To remind you, we've already talked about relation-level locks, row-level locks, locks on other objects (including predicate locks) and interrelationships of different types of locks.

The following discussion of locks in RAM finishes this series of articles. We will consider spinlocks, lightweight locks and buffer pins, as well as events monitoring tools and sampling.



Spinlocks


Unlike normal, «heavy-weight», locks, to protect structures in the shared memory, more lightweight and less expensive (in overhead costs) locks are used.

The simplest of them are spinlocks. They are meant to be acquired for very short time intervals (a few processor instructions), and they protect separate memory areas from simultaneous changes.

Spinlocks are implemented based on atomic processor instructions, such as compare-and-swap. They support the only, exclusive, mode. If a lock is acquired, a waiting process performs busy waiting — the command is repeated («spins» in a loop, hence the name) until it is a success. This makes sense since spinlocks are used in the cases where the probability of a conflict is estimated as very low.

Spinlocks do not enable detection of deadlocks (PostgreSQL developers take care of this) and provide no monitoring tools. Essentially, the only thing we can do with spinlocks is to be aware of their existence.

Lightweight locks


So-called lightweight locks (lwlocks) come next.

They get acquired for a short time that is needed to work with the data structure (such as a hash table or a list of pointers). As a rule, a lightweight lock is held briefly, but sometimes lightweight locks protect input/output operations, so in general, the time might also be considerable.

Two modes are supported: exclusive (for data modifications) and shared (only for reading). There is actually no wait queue: if a few processes wait for release of a lock, one of them will get the access in a more or less random fashion. In high-concurrency and large-load systems, this can be troublesome (for example, see this discussion).

There are no techniques to check for deadlocks, so this is left to the responsibility of developers of the core. However, lightweight locks have monitoring tools, so, unlike spinlocks, we can «see» them (I will show a bit later how to do this).

Buffer pin


Yet another type of locks, which we already touched upon in the article on the buffer cache, is a buffer pin.

Different operations, including data modifications, can be performed with a pinned buffer, but under the condition that the changes are not visible to other processes due to multiversion concurrency control. That is, we can, for instance, add a new row to the page, but cannot replace a page in the buffer with another one.

If a buffer pin hinders a process, as a rule, the latter just skips this buffer and chooses a different one. But in some cases, where exactly this buffer is needed, the process queues and «falls asleep»; the system will wake it up when the buffer is unpinned.

Monitoring can access waits related to buffer pins.

Example: buffer cache




Now, in order to get some (although incomplete!) insight into how and where locks are used, let's consider the buffer cache as an example.

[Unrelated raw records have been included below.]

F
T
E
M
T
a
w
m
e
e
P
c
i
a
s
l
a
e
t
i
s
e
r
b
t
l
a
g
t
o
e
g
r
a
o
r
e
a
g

To access a hash table that contains links to buffers, a process must acquire a lightweight buffer mapping lock in a shared mode, and if the table needs to be updated, in an exclusive mode. To reduce the granularity, this lock is structured as a tranche that consists of 128 separate locks, each protecting its own part of the hash table.

The process gets access to the buffer header using a spinlock. Certain operations (such as a counter increment) can also be performed without explicit locking, by means of atomic processor instructions.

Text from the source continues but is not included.